Hasanoğlanın en yüksek noktası deniz düzeyinden 1985 metre yüksek olan İdris Dağında bulunan Kırk kızlar tepesidir.Köy bu dağın Güney eteğine kurulmuştur. Köyün yerleşim merkezi rakımı ortalama 1200 olan ve İdris dağını meydana getiren ana kayaların ortaya koyduğu sağlam tabanın üstüne ve bir pınarın çıktı yerde başlayıp günümüze geldikçe dağılarak büyük bir alana yayılmıştır.
Hasanoğlan'da Ana Tanrıça - (Ömer Tuncer)
Bütün Anadolu'da olduğu gibi, Ankara'nın pek çok yerinde, kırda yürürken ayağınıza takılıveren bir taş bazen, on binlerce yıl ötesinden size iletilmiş bir mesaj gibidir.
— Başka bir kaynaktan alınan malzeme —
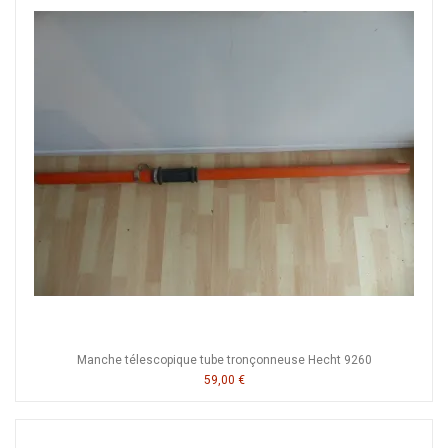
Manche télescopique tube tronçonneuse Hecht 9260
59,00 €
O dili bilirseniz, mesajı alabilir, anlayabilirsiniz.
Bu mesajlardan biri, Hasanoğlan kasabasında bir temel kazısı sırasında ortaya çıktı. Bu yaklaşık bir karış boyunda, gümüş bir yontuydu. Başı ince altın plaka ile kaplıydı. Bedeninde altın kuşaklar, ayak bileklerinde iki altın halhal vardı.
Uzmanlar bulunduğu yerin adını verip “Hasanoğlan Yontucuğu” dediler. Sonra da getirdiği mesajları okumaya giriştiler.
Her şeyden önce bunun bir kadın yontusu olduğu açıktı. Üçgen biçimli üreme organı öylesine belli edilmişti ki... İnce bir bedenin altına doğru genişleyen kalçalar ve yüzü büyüklüğünde bir üreme organı... Bu neyin anlatımıydı? Soruları birer birer sabırla çözdüler;
Bu yontucuk Anadolu’nun çok eskilerden kalma Ana Tanrıçasının yontusuydu. Üreme organı elbette kocaman ve belirgin olacaktı. Bütün doğanın bu üreme organından doğduğuna inanılırdı. İnsanlığın da varlık nedeni bu üreme organı elbette kutsaldı.
Yine bu üreme organı nedeni ile çağlar boyun “üçgen” biçimi, Ana -Tanrıça’ nın kutsal simgesi sayılacaktı. Erkek tanrıların egemen olduğu çok tanrılı dönemden kutsallığını yitirmeden geçecek, dahası, tek tanrılı dinler aracılığıyla zamanımıza değin gelecekti.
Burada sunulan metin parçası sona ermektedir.